Being a cheapskate I use Aldi's own brand. Dirt cheap for an extra virgin and in blind taste tests it places consistently in the top few amongst oils costing 5 or 6 times as much.

There are some women around here that might disagree. Of course, they'll use the dirt cheap one ( or the remaining from the previous season )

I'm against using olive oil for making mayonnaise ! It makes it look green :camoufl: and adds extra acid flavour that isn't intended in the original recipe.
Usually I make it ( when...it comes : uh, the egg must be at ambient temperature ! ) with a little mustard and lemon instead of vinegar.

BTW mustard has another meaning which is fruit marmalade with chili
and it goes well with some cheese ( such sheep's milk " pecorino" )
;)
 
Sad in a way, a fish fry in Milwaukee in the early 60's meant fresh lake perch turned into frozen orange roughy from Aus/NZ now who knows.

No lake perch at any all-you-can eat, like in the old days, but you can still find it, for the right price, on most Friday menus. A lot more cod, and walleye these days, too. (Fresh smelt also now appears to be impossible to find around here.)

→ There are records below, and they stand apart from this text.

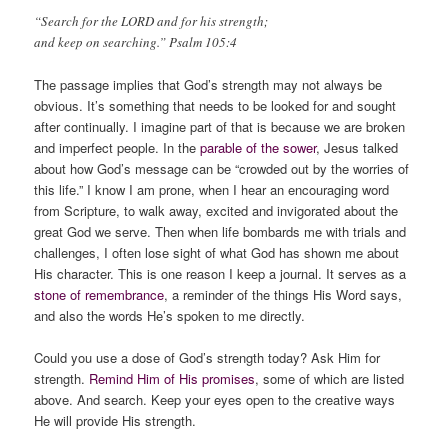
“Search for the LORD and for his strength;
and keep on searching.” Psalm 105:4
The passage implies that God’s strength may not always be
obvious. It’s something that needs to be looked for and sought
after continually. I imagine part of that is because we are broken
and imperfect people. In the
parable of the sower
, Jesus talked
about how God’s message can be “crowded out by the worries of
this life.” I know I am prone, when I hear an encouraging word
from Scripture, to walk away, excited and invigorated about the
great God we serve. Then when life bombards me with trials and
challenges, I often lose sight of what God has shown me about
His character. This is one reason I keep a journal. It serves as a
stone of remembrance
, a reminder of the things His Word says,
and also the words He’s spoken to me directly.
Could you use a dose of God’s strength today? Ask Him for
strength.
Remind Him of His promises
, some of which are listed
above. And search. Keep your eyes open to the creative ways
He will provide His strength.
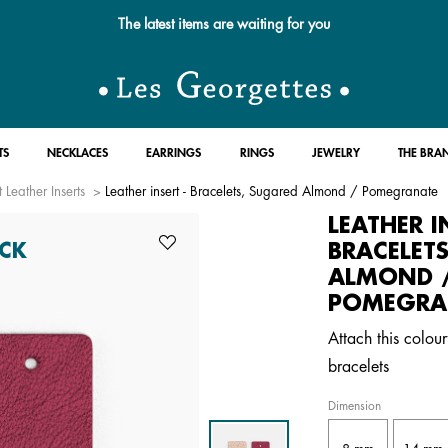
Free standard delivery for orders over $89 📦
TS
NECKLACES
EARRINGS
RINGS
JEWELRY
THE BRA
 Leather Inserts
Leather insert - Bracelets, Sugared Almond / Pomegranate
LEATHER I
BRACELET
CK
ALMOND 
POMEGRA
Attach this colour
bracelets
Dimension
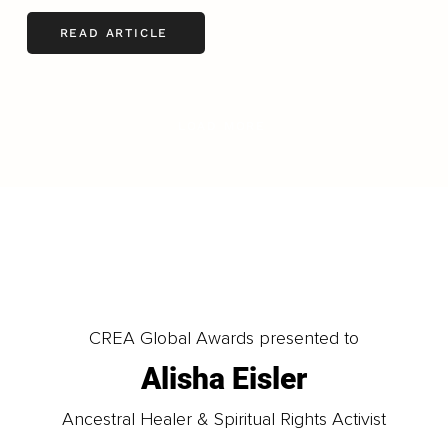
READ ARTICLE
LOAD MORE
CREA Global Awards presented to
Alisha Eisler
Ancestral Healer & Spiritual Rights Activist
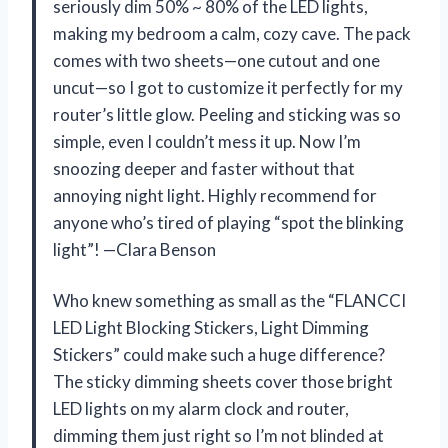
seriously dim 50% ~ 80% of the LED lights,
making my bedroom a calm, cozy cave. The pack
comes with two sheets—one cutout and one
uncut—so I got to customize it perfectly for my
router’s little glow. Peeling and sticking was so
simple, even I couldn’t mess it up. Now I’m
snoozing deeper and faster without that
annoying night light. Highly recommend for
anyone who’s tired of playing “spot the blinking
light”! —Clara Benson
Who knew something as small as the “FLANCCI
LED Light Blocking Stickers, Light Dimming
Stickers” could make such a huge difference?
The sticky dimming sheets cover those bright
LED lights on my alarm clock and router,
dimming them just right so I’m not blinded at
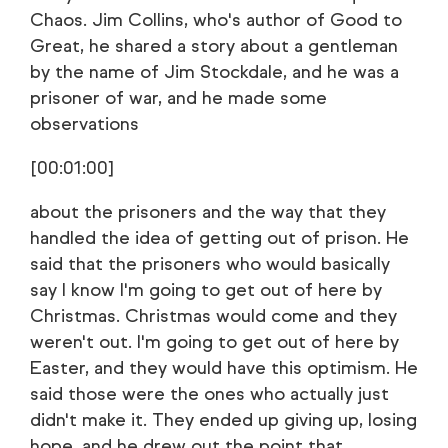
Chaos. Jim Collins, who's author of Good to
Great, he shared a story about a gentleman
by the name of Jim Stockdale, and he was a
prisoner of war, and he made some
observations
[00:01:00]
about the prisoners and the way that they
handled the idea of getting out of prison. He
said that the prisoners who would basically
say I know I'm going to get out of here by
Christmas. Christmas would come and they
weren't out. I'm going to get out of here by
Easter, and they would have this optimism. He
said those were the ones who actually just
didn't make it. They ended up giving up, losing
hope, and he drew out the point that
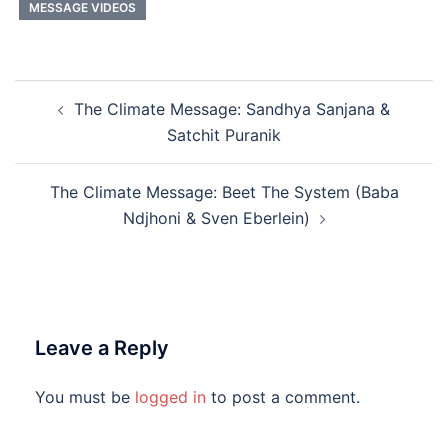
MESSAGE VIDEOS
Post
The Climate Message: Sandhya Sanjana &
navigation
Satchit Puranik
The Climate Message: Beet The System (Baba
Ndjhoni & Sven Eberlein)
Leave a Reply
You must be
logged in
to post a comment.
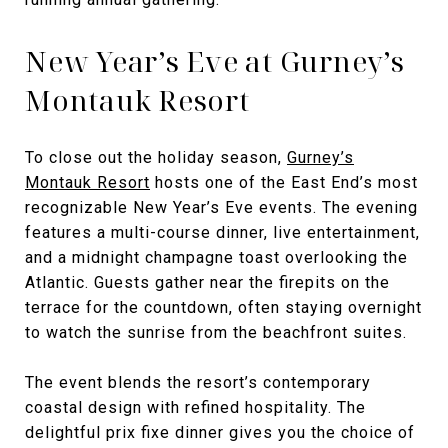
New Year’s Eve at Gurney’s
Montauk Resort
To close out the holiday season,
Gurney’s
Montauk Resort
hosts one of the East End’s most
recognizable New Year’s Eve events. The evening
features a multi-course dinner, live entertainment,
and a midnight champagne toast overlooking the
Atlantic. Guests gather near the firepits on the
terrace for the countdown, often staying overnight
to watch the sunrise from the beachfront suites.
The event blends the resort’s contemporary
coastal design with refined hospitality. The
delightful prix fixe dinner gives you the choice of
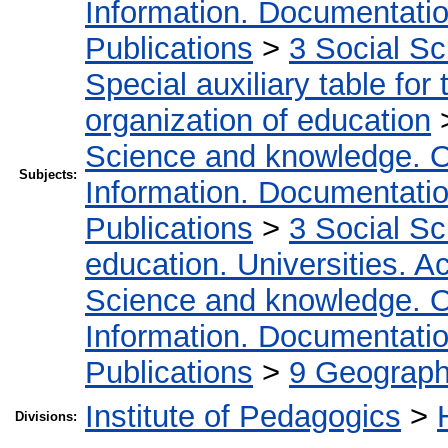
Information. Documentation.
Publications
>
3 Social S
Special auxiliary table for
organization of education
Science and knowledge. O
Subjects:
Information. Documentation.
Publications
>
3 Social S
education. Universities. 
Science and knowledge. O
Information. Documentation.
Publications
>
9 Geography
Institute of Pedagogics
>
Divisions:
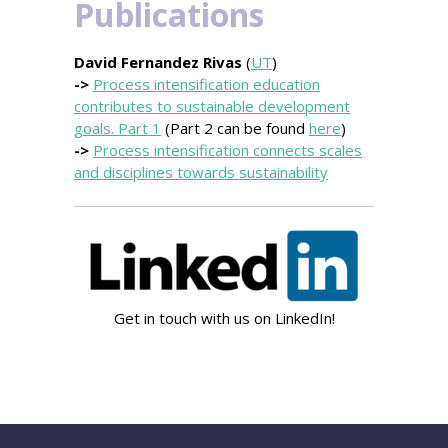
Publications
David Fernandez Rivas
(
UT
)
->
Process intensification education
contributes to sustainable development
goals. Part 1
(Part 2 can be found
here
)
->
Process intensification connects scales
and disciplines towards sustainability
Get in touch with us on LinkedIn!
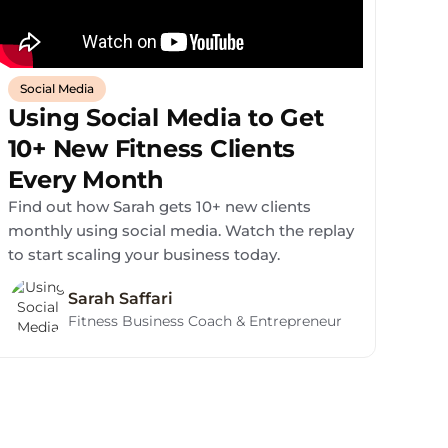
Social Media
Using Social Media to Get
10+ New Fitness Clients
Every Month
Find out how Sarah gets 10+ new clients
monthly using social media. Watch the replay
to start scaling your business today.
Sarah Saffari
Fitness Business Coach & Entrepreneur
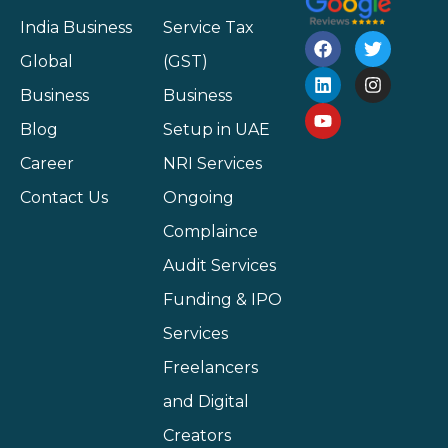
India Business
Service Tax
Global
(GST)
Business
Business
Blog
Setup in UAE
Career
NRI Services
Contact Us
Ongoing
Complaince
Audit Services
Funding & IPO
Services
Freelancers
and Digital
Creators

A couple of years ago, ordered "lake perch" at a Madison restaurant and was served what appeared to be ocean perch. I pointed out the obvious size discrepancy of the fillets to the server and said that I sincerely doubted that a world-record size lake perch would end up on my plate.
 
I really like smoked eel so I would try lamprey but they are critically endangered which makes that illegal and immoral.

The lamprey was the bane of the Great Lakes in the early 1960's when the St. Lawrence Seaway was first opened. It destroyed many of the freshwater eatin' and gamefish.
GLFC - Sea Lamprey
Now they have issue with zebra mussels imported from China.

No lake perch at any all-you-can eat, like in the old days, but you can still find it, for the right price, on most Friday menus. A lot more cod, and walleye these days, too. (Fresh smelt also now appears to be impossible to find around here.)

There are several restaurants in Cleveland which serve walleye on Fridays (Night Town). I believe that Sokolowski's serves Lake Perch. (You can also get pierogies at Sokos).
 
The lamprey was the bane of the Great Lakes in the early 1960's when the St. Lawrence Seaway was first opened. It destroyed many of the freshwater eatin' and gamefish./QUOTE]

Yup, lampreys wiped out the lake trout, which were then not around to deal with the alewives, back when Scott and I were in high school. Then various salmonids were stocked (trout and salmon in the Milwaukee River, which had been toxic for years) to deal with the alewives. Since then, out of control populations of gobies and, most recently, the zebra mussels.

Lake (yellow) perch and smelt populations have, through all of this, collapsed. Lots of sport fishing for lake, rainbow, and brown trout, as well as coho and king salmon, but you don't want to eat much of the catch due to high mercury and PCB levels.